『日本語教育の推進に関する基本的方針』を読む(その5)

『日本語教育の推進に関する基本的方針』を読む

の第5回目です。

報告書はこちら。

日本語教育の推進に関する施策を総合的かつ効果的に推進
するための基本的な方針の閣議決定について:文化庁
https://bit.ly/3hTmIai

今回は、

「第2章 日本語教育の推進の内容に関する事項」

の2回目。

「1 日本語教育の機会の拡充
(1)国内における日本語教育の機会の拡充
イ 外国人留学生等に対する日本語教育」

についてみていきます。

2018年に国内の留学生数が30万人を超え、留学生30万人計画
が達成され、

その瞬間、今度は「質への転換」ということで留学生の在留
許可の厳格化へと方針転換をしました。

それにより、多くの日本語学校の新入生の在留許可率が一気
に下がり(学校によっては0%というとこともあったとか。)

さらに、今回のコロナショックで壊滅的な打撃を受けた日本語
学校は相当多いのではないかと思われます。

とはいえ、今後の日本の労働力を確保するうえで留学生は
決して無視できないわけで、

その点でどういう具体的施策を謳っているのか、こちらも
大変興味のあるところです。

では早速。

以下、引用。

============================

イ 外国人留学生等に対する日本語教育

在留資格「留学」により,我が国に在住する外国人留学生(以
下「留学生」という。)は約 34.6 万人(令和元年末)となっ
ており,増加傾向にある。

留学生は,留学を通して高度な知識・技能を身に付けた専門性
を有する人材であり,日本の社会や文化への理解も深まってい
ることから,

留学を終えた後の日本国内への定着・活躍が期待される。

留学生のうち,日本国内での就職や研究を希望する者がその希
望を叶えて活躍することができるよう,

職場等において円滑に意思疎通を図り,日常生活を送るために
必要な日本語能力のほか,

業務に必要な日本語能力の習得等,留学生に対する支援の充実
のために必要な施策を講ずる。

【具体的施策例】

・大学が企業等と連携し,留学生が我が国での就職に必要な
スキルである「ビジネス日本語」等を在学中から身に付ける教
育プログラムを文部科学省が認定し,

留学生の国内企業等への就職につなげる仕組みを全国展開する。

・専修学校が日本語教育機関及び産業界等との連携によって留
学生への日本語教育や卒業後の国内定着の支援等を行う,留学
生受入れモデルの構築を推進・支援する。

・企業から採用内定を得た外国人留学生等に対して,職場にお
いて円滑に定着するために必要なコミュニケーション能力の向
上や日本の雇用慣行,

労働関係法令,企業文化等コミュニケーションを行う上で前提
となる知識の習得を目的とした研修を実施する。

・留学生を含む外国人等の日本語教育環境を強化するため,都
道府県及び指定都市が行う地域日本語教育の総合的な体制づく
りを推進する。

また,留学生を含む外国人等に対する地域における日本語の学
習機会を確保するための取組及びICTを活用した遠隔教育等
の先進的取組を支援する。

=============================

私が最初に注目したのは、こちらの箇所です。

> ・大学が企業等と連携し,留学生が我が国での就職に必要な
> スキルである「ビジネス日本語」等を在学中から身に付ける教
> 育プログラムを文部科学省が認定し,
>
> 留学生の国内企業等への就職につなげる仕組みを全国展開する。

この一節を見た大学関係者の中には、

「これでは、大学は単なる就職予備校ではないか。
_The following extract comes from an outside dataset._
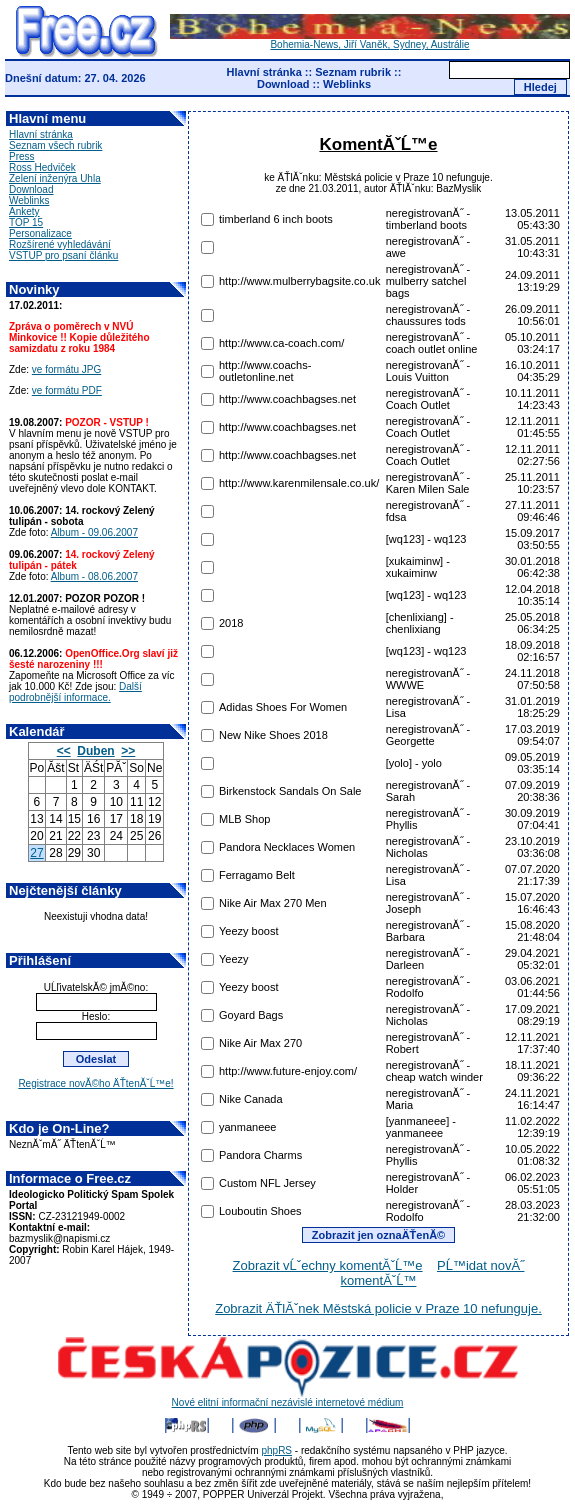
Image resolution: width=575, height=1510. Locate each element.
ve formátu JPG (66, 369)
」

と思われた方も少なくないかもしれませんね。

ただ、これは留学生に限ったことではなく、日本人学生に
おいても、就職に強い大学かどうかは大学選びの際には、
非常に重要な要素であり、

入学後も就職支援をしっかりしているか、また、就職実績
が高いかは、大学のブランドに大きく影響することを考え
れば、

大学の就職予備校化はこれからも大きな流れとなることは
ほぼ間違いないでしょう。

ただ、そうは言っても、じゃあ、企業はいつなんどきでも
就職希望の学生を受け入れてくれるのかは、まったく保証
なしで、

今回のコロナ禍や不景気な状況になれば、一気に採用を控え
るわけで、あてになるものではありません。

実際、このコロナ禍で内定を取り消されて路頭に迷っている
就活生は、日本人・留学生に限らず相当数いると思われます。

だから、大学側としては就職云々に振り回されない、より普
遍性の高い、知的に豊かな人材育成を標榜しているわけです
が、

とはいえ、現実問題として就職せずにどう食べていくのかと
いう問いに明確な答えを示せないまま鬱々としているわけで
す(あぁ、情けない)。

思うに、

そうした状況を打破する方法の1つは、大学教員自ら、自
身の専門で事業を起こし、教え子の1人も採用しながら、

「自分の専門でも、本気出せば十分ご飯が食べられるよ。
というか、そこら辺の一部上場企業に就職するよりよほど
物心両面で豊かな生活ができる。

大学で学ぶことって、それぐらい社会に出てから最強なん
だよ。」

というところを見せることだと思います。

そうして、

「大学でしっかり勉強した学生は、自分の専門で起業して
経営者の道を進み、物心両面で自由な人生を獲得し、

そこそこしか勉強しなかった学生は、企業に就職して
労働者の道を歩み、安定という虚構の中で生きる。」

という価値観をベースに、企業に従属しないライフスタイル
を自ら体現することではないかと思います。

そして、それは大学教員自体が起業し、自らビジネスセンス
を磨いていかなければできるものではありません。

私が起業した理由の1つがこれです。

話を元に戻して、

この文面を真正面から考えると、今後文科省は
「ビジネス日本語」のカリキュラムの基準を作成し、

国立大学やマンモス私大相手に補助金や大学認証評価など
をちらつかせながら、

表面上は応募による審査という形をとりながら(内実は
特に国立大学はほぼ強制。)、

「●●拠点大学」と銘打って留学生の就職支援体制の強化
に乗り出す可能性があります。

私としては、教育機関ばかりではなく、外国人材の受け皿
である企業側にも、

経産省や厚労省と連携して、受け入れ態勢の強化や対日本
人社員に対する異文化理解教育の実施、雇用体制のグロー
バルスタンダード化など、

外国人材の受け入れに見合った取り組みをある程度義務化
してほしいと思いますが、

選挙のことを考えれば、なかなか難しいのかもしれません。

皆さんは、どのように感じられましたでしょうか。